= AIM OF THE EXERCISE =
Copy out each line below in which the string "tevreden" appears.

Page-level text extractions
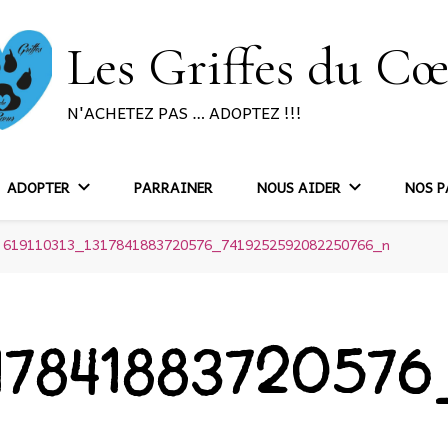
Les Griffes du C
N'ACHETEZ PAS … ADOPTEZ !!!
ADOPTER
PARRAINER
NOUS AIDER
NOS P
619110313_1317841883720576_7419252592082250766_n
31784188372057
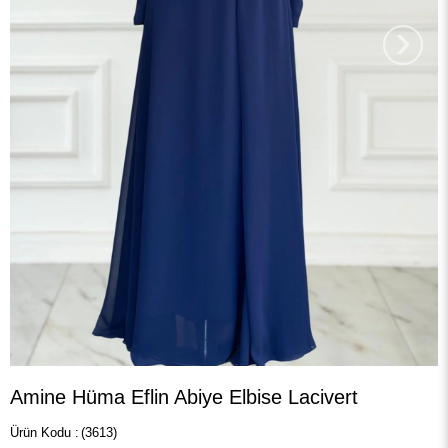
›
Amine Hüma Eflin Abiye Elbise Lacivert
(3613)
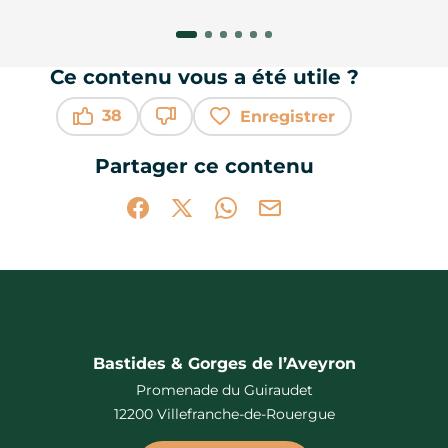
Ce contenu vous a été utile ?
38
Enregistrer
Ce contenu vous a été utile
Ce contenu ne vous a pas été utile
Partager ce contenu
Partager sur Facebook (nouvelle fenêtr
Partager sur X / Twitter (nouvelle 
Partager sur WhatsApp
Partager par mail
Bastides & Gorges de l’Aveyron
Promenade du Guiraudet
12200 Villefranche-de-Rouergue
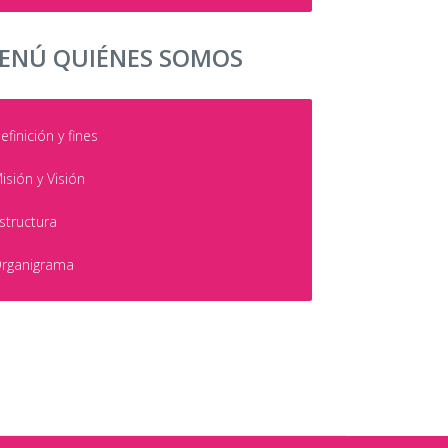
ENÚ QUIÉNES SOMOS
efinición y fines
isión y Visión
structura
rganigrama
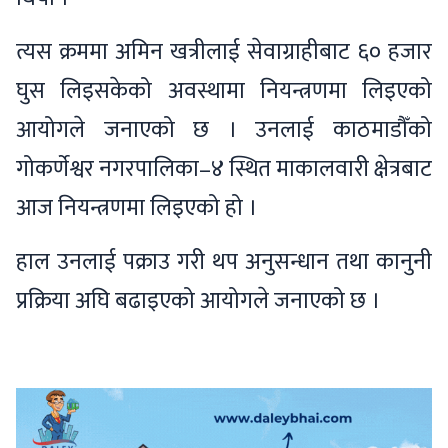
त्यस क्रममा अमिन खत्रीलाई सेवाग्राहीबाट ६० हजार
घुस लिइसकेको अवस्थामा नियन्त्रणमा लिइएको
आयोगले जनाएको छ । उनलाई काठमाडौँको
गोकर्णेश्वर नगरपालिका–४ स्थित माकालवारी क्षेत्रबाट
आज नियन्त्रणमा लिइएको हो ।
हाल उनलाई पक्राउ गरी थप अनुसन्धान तथा कानुनी
प्रक्रिया अघि बढाइएको आयोगले जनाएको छ ।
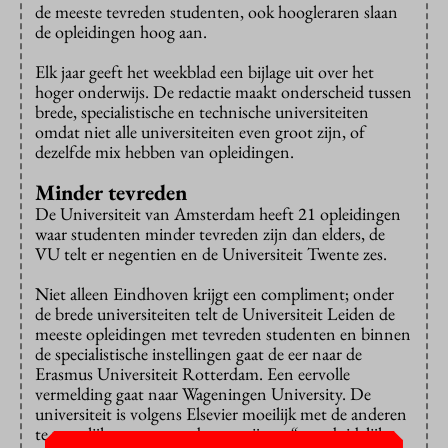
de meeste tevreden studenten, ook hoogleraren slaan
de opleidingen hoog aan.
Elk jaar geeft het weekblad een bijlage uit over het
hoger onderwijs. De redactie maakt onderscheid tussen
brede, specialistische en technische universiteiten
omdat niet alle universiteiten even groot zijn, of
dezelfde mix hebben van opleidingen.
Minder tevreden
De Universiteit van Amsterdam heeft 21 opleidingen
waar studenten minder tevreden zijn dan elders, de
VU telt er negentien en de Universiteit Twente zes.
Niet alleen Eindhoven krijgt een compliment; onder
de brede universiteiten telt de Universiteit Leiden de
meeste opleidingen met tevreden studenten en binnen
de specialistische instellingen gaat de eer naar de
Erasmus Universiteit Rotterdam. Een eervolle
vermelding gaat naar Wageningen University. De
universiteit is volgens Elsevier moeilijk met de anderen
te vergelijken, maar studenten zijn er “overduidelijk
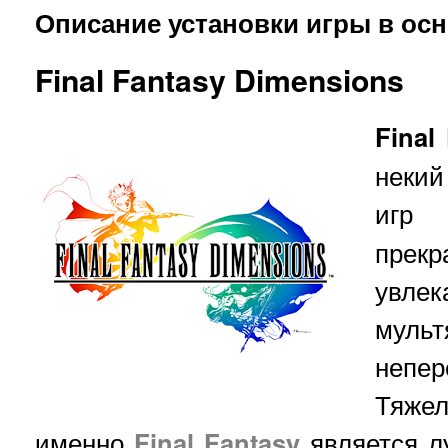
Описание установки игры в ос
Final Fantasy Dimensions
Final
некий
игр
прек
увле
муль
непе
Тяжел
именно
Final Fantasy
является л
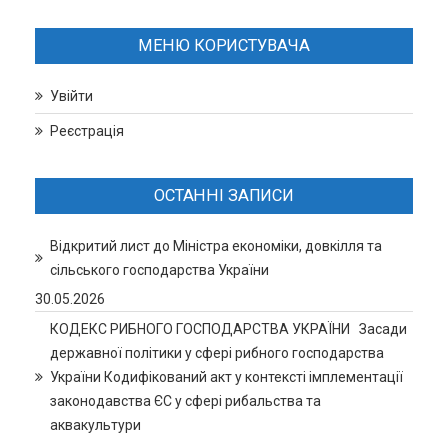
МЕНЮ КОРИСТУВАЧА
Увійти
Реєстрація
ОСТАННІ ЗАПИСИ
Відкритий лист до Міністра економіки, довкілля та
сільського господарства України
30.05.2026
КОДЕКС РИБНОГО ГОСПОДАРСТВА УКРАЇНИ Засади
державної політики у сфері рибного господарства
України Кодифікований акт у контексті імплементації
законодавства ЄС у сфері рибальства та
аквакультури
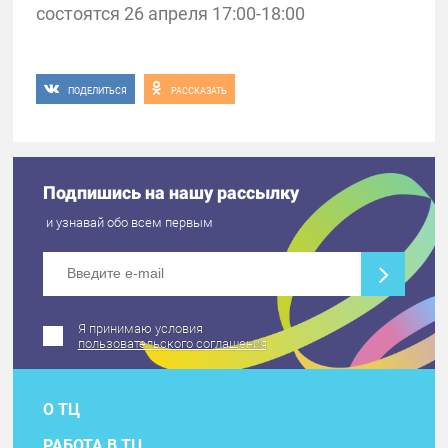
состоятся 26 апреля 17:00-18:00
ПОДЕЛИТЬСЯ
РАССКАЗАТЬ
Подпишись на нашу рассылку
и узнавай обо всем первым
Я принимаю условия
пользовательского соглашения
О ТЦ
РАБОТА В ТЦ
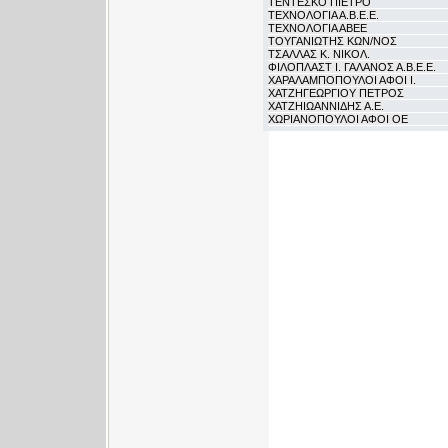
ΤΕΝΤΕΣΚΟ ΠΙΕΤΡΟ
ΤΕΧΝΟΛΟΓΙΑ Α.Β.Ε.Ε.
ΤΕΧΝΟΛΟΓΙΑ ΑΒΕΕ
ΤΟΥΓΑΝΙΩΤΗΣ ΚΩΝ/ΝΟΣ
ΤΣΑΛΛΑΣ Κ. ΝΙΚΟΛ.
ΦΙΛΟΠΛΑΣΤ Ι. ΓΑΛΑΝΟΣ Α.Β.Ε.Ε.
ΧΑΡΑΛΑΜΠΟΠΟΥΛΟΙ ΑΦΟΙ Ι.
ΧΑΤΖΗΓΕΩΡΓΙΟΥ ΠΕΤΡΟΣ
ΧΑΤΖΗΙΩΑΝΝΙΔΗΣ Α.Ε.
ΧΩΡΙΑΝΟΠΟΥΛΟΙ ΑΦΟΙ ΟΕ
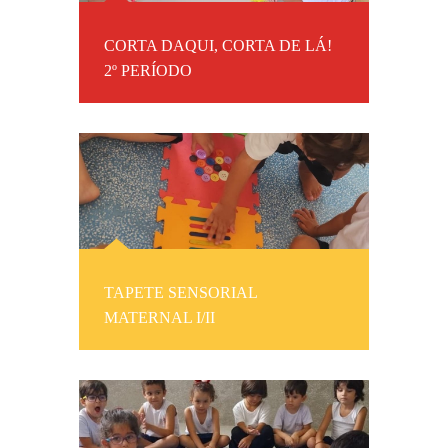
CORTA DAQUI, CORTA DE LÁ!
2º PERÍODO
TAPETE SENSORIAL
MATERNAL I/II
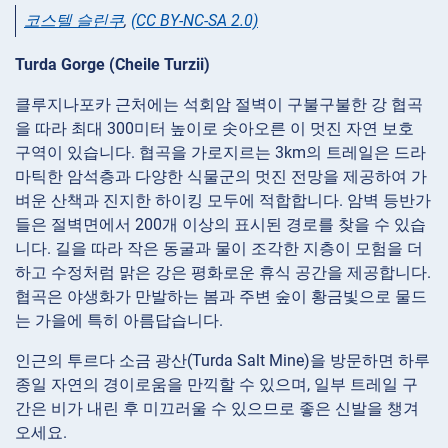
코스텔 슬린쿠
,
(CC BY-NC-SA 2.0)
Turda Gorge (Cheile Turzii)
클루지나포카 근처에는 석회암 절벽이 구불구불한 강 협곡
을 따라 최대 300미터 높이로 솟아오른 이 멋진 자연 보호
구역이 있습니다. 협곡을 가로지르는 3km의 트레일은 드라
마틱한 암석층과 다양한 식물군의 멋진 전망을 제공하여 가
벼운 산책과 진지한 하이킹 모두에 적합합니다. 암벽 등반가
들은 절벽면에서 200개 이상의 표시된 경로를 찾을 수 있습
니다. 길을 따라 작은 동굴과 물이 조각한 지층이 모험을 더
하고 수정처럼 맑은 강은 평화로운 휴식 공간을 제공합니다.
협곡은 야생화가 만발하는 봄과 주변 숲이 황금빛으로 물드
는 가을에 특히 아름답습니다.
인근의 투르다 소금 광산(Turda Salt Mine)을 방문하면 하루
종일 자연의 경이로움을 만끽할 수 있으며, 일부 트레일 구
간은 비가 내린 후 미끄러울 수 있으므로 좋은 신발을 챙겨
오세요.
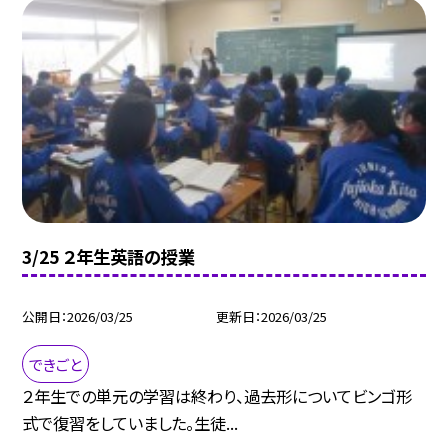
3/25 ２年生英語の授業
公開日
2026/03/25
更新日
2026/03/25
できごと
２年生での単元の学習は終わり、過去形についてビンゴ形
式で復習をしていました。生徒...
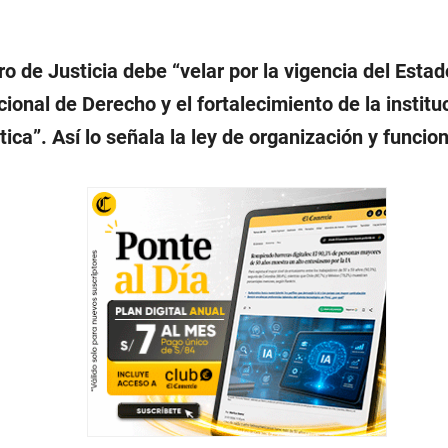
ro de Justicia debe “velar por la vigencia del Estad
cional de Derecho y el fortalecimiento de la institu
ica”. Así lo señala la ley de organización y funcio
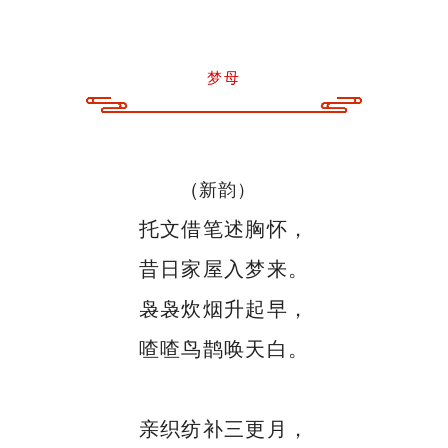
梦母
(新韵）
托文借笔述胸怀，
昔日家屋入梦来。
袅袅炊烟升起早，
喳喳鸟鹊唤天白。
亲织纺补三更月，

= WRITTEN ANSWER =
de meeste tevreden studenten, ook hoogleraren slaan
Minder tevreden
waar studenten minder tevreden zijn dan elders, de
meeste opleidingen met tevreden studenten en binnen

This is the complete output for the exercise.